Rating: 8.4/10.
Ch1: Generative Grammar
Generative syntax was first developed by Noam Chomsky, to try to capture what we know intuitively about syntax. Use scientific method to gather data, form hypotheses of rules, and check if they agree with native speaker judgements. Source of data can’t be solely from corpora, since these only have correct sentences, you also need sentences that are incorrect.
There are different ways sentences can be ungrammatical. Syntactic ill-formed vs semantic ill-formed. Some sentences (eg: garden path, center embedding) are judged as ungrammatical (eg: “cheese mice cats catch love stinks”) but after some thought are actually grammatical: this is the difference between competence and performance.
Language learning is different from most types of learning: part of it is innate and given by the Universal Grammar (UG).
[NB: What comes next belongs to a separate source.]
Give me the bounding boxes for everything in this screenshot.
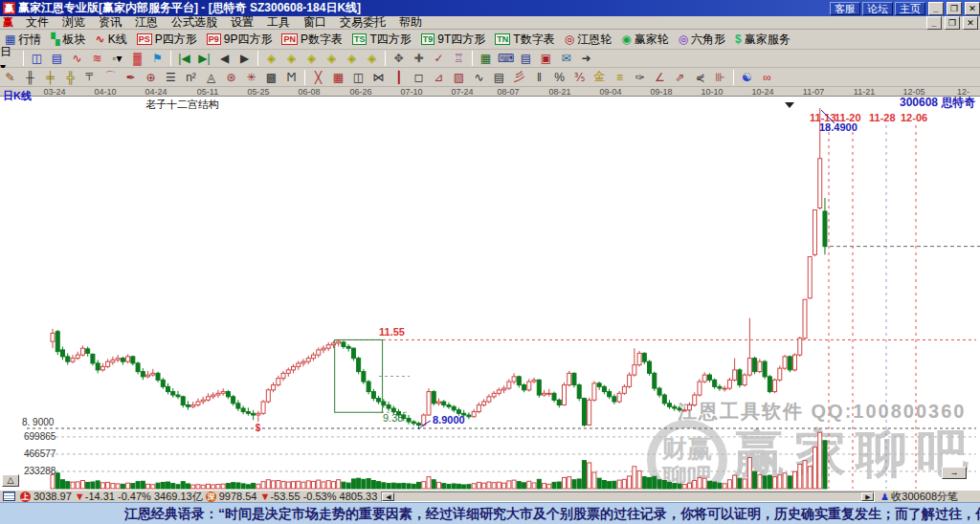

We can argue it’s at least partially innate because we don’t have data to determine all the rules, yet we all end up with the same rules.
Ch2: Parts of Speech
Traditionally nouns are objects / place / things, verbs are actions / states, but this is often violated (eg: “destruction”). Better to define them by morphological and syntactic distribution criteria. The open (lexical) classes in English are nouns, verbs, adjectives, and adverbs; the closed (functional) classes include determiners, prepositions, conjunctions, etc. Can subcategorize each word class, and give features to them. Verbs can be categorized by their argument structure.
Ch3: Constituents, Trees, Rules
A constituent is a group of words that function together as a single unit. The principle of modification says that if XP is some phrase that modifies Y, then XP must be a sister of Y (and daughter of YP). Book gives a sketch of phrase structure rules (PSRs) in English, like NP = (D) (AdjP+) N (PP+) (CP). You can draw trees bottom-up (easier for beginners) or top-down (faster for experts). Constituents can be found in other languages, although polysynthetic languages and free word order provide challenges.
Ch4: Structural Relations
A dominates B if there is a path going down from A to B. A constituent is a set of terminal nodes exhaustively dominated by some node. Formal definition of precedence, but basically means “to the left” — note that branches can never cross in a constituency tree.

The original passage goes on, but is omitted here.